# Dataset content:
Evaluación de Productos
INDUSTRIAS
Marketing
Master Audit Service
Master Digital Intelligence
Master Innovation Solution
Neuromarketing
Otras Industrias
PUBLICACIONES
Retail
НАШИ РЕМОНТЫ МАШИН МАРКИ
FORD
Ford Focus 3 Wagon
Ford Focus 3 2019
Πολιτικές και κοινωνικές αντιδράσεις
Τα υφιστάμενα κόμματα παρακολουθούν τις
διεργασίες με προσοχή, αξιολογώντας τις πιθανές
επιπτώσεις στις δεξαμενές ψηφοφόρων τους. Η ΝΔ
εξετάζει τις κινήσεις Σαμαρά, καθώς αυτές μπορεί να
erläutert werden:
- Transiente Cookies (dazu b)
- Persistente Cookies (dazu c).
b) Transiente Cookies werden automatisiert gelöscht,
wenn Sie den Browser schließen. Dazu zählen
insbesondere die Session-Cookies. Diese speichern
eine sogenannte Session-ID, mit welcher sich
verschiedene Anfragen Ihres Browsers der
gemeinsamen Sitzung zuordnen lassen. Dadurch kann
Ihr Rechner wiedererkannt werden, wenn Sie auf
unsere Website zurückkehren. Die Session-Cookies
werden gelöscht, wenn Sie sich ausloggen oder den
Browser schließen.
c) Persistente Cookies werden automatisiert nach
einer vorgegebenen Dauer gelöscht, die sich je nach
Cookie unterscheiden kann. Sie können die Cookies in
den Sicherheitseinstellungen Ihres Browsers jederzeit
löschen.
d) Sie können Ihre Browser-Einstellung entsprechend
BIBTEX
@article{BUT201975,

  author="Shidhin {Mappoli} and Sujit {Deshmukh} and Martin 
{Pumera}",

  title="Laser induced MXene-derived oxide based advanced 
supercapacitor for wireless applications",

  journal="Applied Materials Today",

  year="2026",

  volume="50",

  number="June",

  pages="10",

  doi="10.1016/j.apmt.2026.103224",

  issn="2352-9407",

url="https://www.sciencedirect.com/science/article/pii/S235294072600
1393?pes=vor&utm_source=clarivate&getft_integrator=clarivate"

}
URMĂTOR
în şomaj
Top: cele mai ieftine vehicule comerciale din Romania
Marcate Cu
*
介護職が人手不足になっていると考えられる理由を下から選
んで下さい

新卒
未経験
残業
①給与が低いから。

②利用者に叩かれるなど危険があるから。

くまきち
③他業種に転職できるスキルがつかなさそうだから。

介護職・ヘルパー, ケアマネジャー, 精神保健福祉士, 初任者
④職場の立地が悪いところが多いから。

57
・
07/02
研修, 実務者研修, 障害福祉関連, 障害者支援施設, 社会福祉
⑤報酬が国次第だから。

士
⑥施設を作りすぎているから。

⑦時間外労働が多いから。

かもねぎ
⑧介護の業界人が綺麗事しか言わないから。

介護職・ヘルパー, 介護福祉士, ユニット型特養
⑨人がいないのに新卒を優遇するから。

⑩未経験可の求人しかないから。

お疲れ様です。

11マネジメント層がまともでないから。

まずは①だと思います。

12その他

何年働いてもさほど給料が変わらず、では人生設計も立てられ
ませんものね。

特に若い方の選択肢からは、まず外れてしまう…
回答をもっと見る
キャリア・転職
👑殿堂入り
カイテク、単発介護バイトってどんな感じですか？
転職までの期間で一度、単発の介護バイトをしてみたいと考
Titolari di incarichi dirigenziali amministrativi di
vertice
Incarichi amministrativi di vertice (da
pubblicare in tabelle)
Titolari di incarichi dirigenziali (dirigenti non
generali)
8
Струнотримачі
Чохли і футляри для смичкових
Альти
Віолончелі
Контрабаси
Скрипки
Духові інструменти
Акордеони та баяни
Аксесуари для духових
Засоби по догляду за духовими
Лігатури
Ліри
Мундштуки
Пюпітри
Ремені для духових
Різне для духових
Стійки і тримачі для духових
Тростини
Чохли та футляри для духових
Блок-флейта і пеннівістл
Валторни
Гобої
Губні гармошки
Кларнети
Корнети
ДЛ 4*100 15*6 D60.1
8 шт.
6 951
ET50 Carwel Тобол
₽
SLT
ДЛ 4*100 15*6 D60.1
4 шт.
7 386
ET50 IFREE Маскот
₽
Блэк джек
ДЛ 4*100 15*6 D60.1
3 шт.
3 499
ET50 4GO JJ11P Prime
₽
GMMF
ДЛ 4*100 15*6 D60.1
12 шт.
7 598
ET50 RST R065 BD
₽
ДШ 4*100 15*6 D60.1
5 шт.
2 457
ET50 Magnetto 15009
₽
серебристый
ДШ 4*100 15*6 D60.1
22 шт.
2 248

---

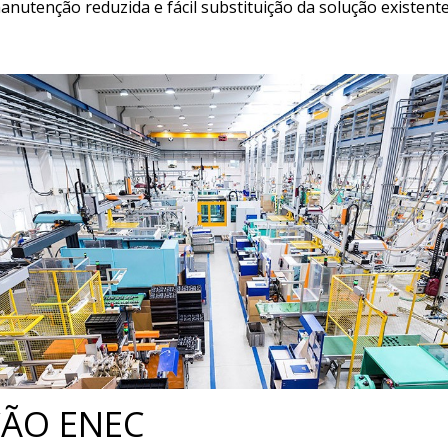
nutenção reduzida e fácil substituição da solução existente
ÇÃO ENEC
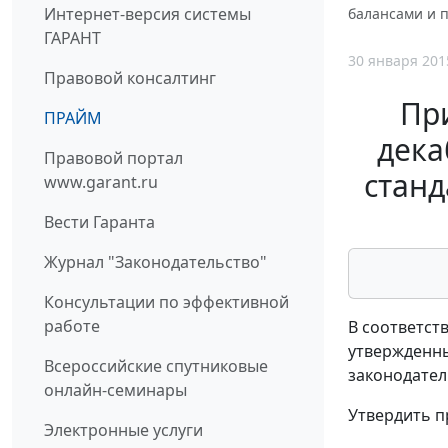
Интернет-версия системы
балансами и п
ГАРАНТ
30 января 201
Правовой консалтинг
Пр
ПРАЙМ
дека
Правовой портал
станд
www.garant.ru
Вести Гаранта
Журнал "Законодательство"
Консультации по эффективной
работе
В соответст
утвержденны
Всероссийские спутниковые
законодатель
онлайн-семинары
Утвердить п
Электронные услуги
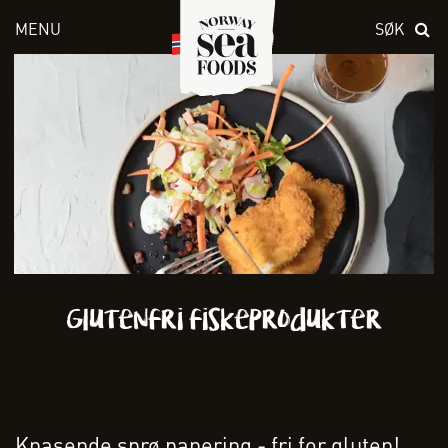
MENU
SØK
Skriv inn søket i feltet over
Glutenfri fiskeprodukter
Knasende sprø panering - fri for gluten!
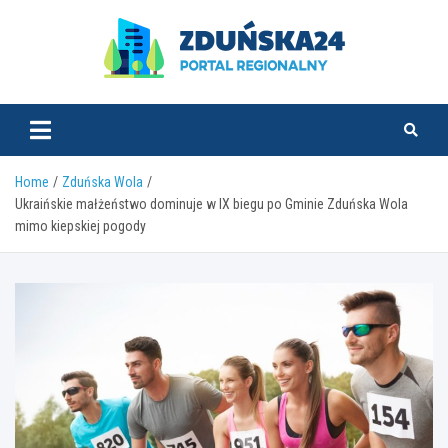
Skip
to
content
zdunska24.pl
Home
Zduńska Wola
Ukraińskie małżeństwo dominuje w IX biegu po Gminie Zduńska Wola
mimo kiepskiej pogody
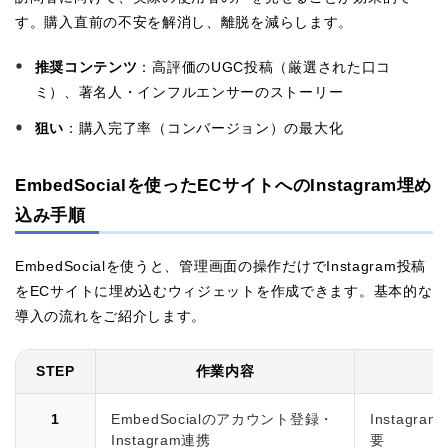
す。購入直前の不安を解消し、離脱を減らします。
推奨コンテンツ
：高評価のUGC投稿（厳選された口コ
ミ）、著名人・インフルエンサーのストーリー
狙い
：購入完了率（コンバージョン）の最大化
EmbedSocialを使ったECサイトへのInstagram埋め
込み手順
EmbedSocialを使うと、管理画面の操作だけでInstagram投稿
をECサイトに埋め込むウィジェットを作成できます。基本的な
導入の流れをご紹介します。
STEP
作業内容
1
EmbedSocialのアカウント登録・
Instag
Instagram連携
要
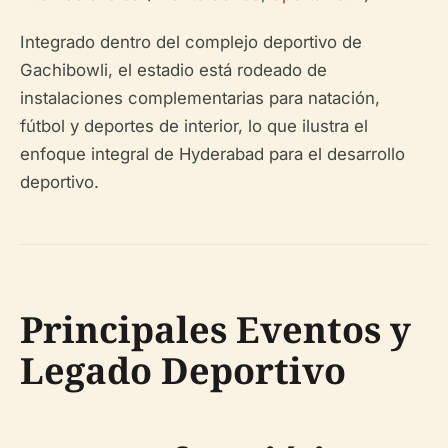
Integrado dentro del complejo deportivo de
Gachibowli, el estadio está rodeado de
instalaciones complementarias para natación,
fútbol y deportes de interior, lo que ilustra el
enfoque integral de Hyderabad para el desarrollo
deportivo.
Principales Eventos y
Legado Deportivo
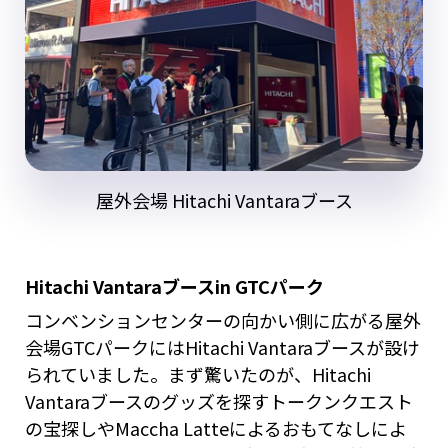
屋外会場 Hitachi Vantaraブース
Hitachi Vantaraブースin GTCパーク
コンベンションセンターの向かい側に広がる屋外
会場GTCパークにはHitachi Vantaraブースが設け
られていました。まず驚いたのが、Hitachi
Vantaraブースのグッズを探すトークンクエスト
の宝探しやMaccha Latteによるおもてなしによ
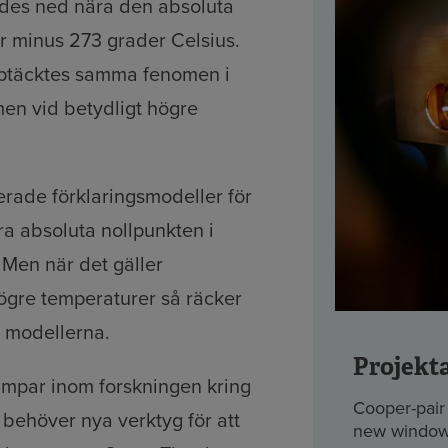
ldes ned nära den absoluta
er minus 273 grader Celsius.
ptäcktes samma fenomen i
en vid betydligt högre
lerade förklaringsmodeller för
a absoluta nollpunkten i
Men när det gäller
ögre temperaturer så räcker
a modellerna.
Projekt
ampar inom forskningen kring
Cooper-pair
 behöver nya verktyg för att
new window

...

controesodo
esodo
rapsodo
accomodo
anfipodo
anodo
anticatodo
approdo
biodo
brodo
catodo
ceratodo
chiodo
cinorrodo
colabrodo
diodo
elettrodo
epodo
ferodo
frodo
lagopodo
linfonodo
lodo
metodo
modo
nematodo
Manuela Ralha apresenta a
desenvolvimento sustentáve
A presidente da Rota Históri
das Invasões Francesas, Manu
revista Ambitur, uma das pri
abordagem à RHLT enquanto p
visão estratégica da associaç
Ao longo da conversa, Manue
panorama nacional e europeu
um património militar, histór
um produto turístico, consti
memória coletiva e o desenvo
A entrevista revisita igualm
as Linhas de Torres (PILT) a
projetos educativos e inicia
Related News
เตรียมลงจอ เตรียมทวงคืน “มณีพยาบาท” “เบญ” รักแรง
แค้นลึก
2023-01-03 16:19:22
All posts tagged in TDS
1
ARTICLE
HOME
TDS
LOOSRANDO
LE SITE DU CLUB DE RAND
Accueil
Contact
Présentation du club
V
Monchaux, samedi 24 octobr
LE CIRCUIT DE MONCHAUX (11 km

# Exercise goal:
Print, without alteration, only the lines above between the one holding "Top: cele mai" and the one holding "Струнотримачі", inclusive.

# Output for this exercise:
Top: cele mai ieftine vehicule comerciale din Romania
Marcate Cu
*
介護職が人手不足になっていると考えられる理由を下から選
んで下さい

新卒
未経験
残業
①給与が低いから。

②利用者に叩かれるなど危険があるから。

くまきち
③他業種に転職できるスキルがつかなさそうだから。

介護職・ヘルパー, ケアマネジャー, 精神保健福祉士, 初任者
④職場の立地が悪いところが多いから。

57
・
07/02
研修, 実務者研修, 障害福祉関連, 障害者支援施設, 社会福祉
⑤報酬が国次第だから。

士
⑥施設を作りすぎているから。

⑦時間外労働が多いから。

かもねぎ
⑧介護の業界人が綺麗事しか言わないから。

介護職・ヘルパー, 介護福祉士, ユニット型特養
⑨人がいないのに新卒を優遇するから。

⑩未経験可の求人しかないから。

お疲れ様です。

11マネジメント層がまともでないから。

まずは①だと思います。

12その他

何年働いてもさほど給料が変わらず、では人生設計も立てられ
ませんものね。

特に若い方の選択肢からは、まず外れてしまう…
回答をもっと見る
キャリア・転職
👑殿堂入り
カイテク、単発介護バイトってどんな感じですか？
転職までの期間で一度、単発の介護バイトをしてみたいと考
Titolari di incarichi dirigenziali amministrativi di
vertice
Incarichi amministrativi di vertice (da
pubblicare in tabelle)
Titolari di incarichi dirigenziali (dirigenti non
generali)
8
Струнотримачі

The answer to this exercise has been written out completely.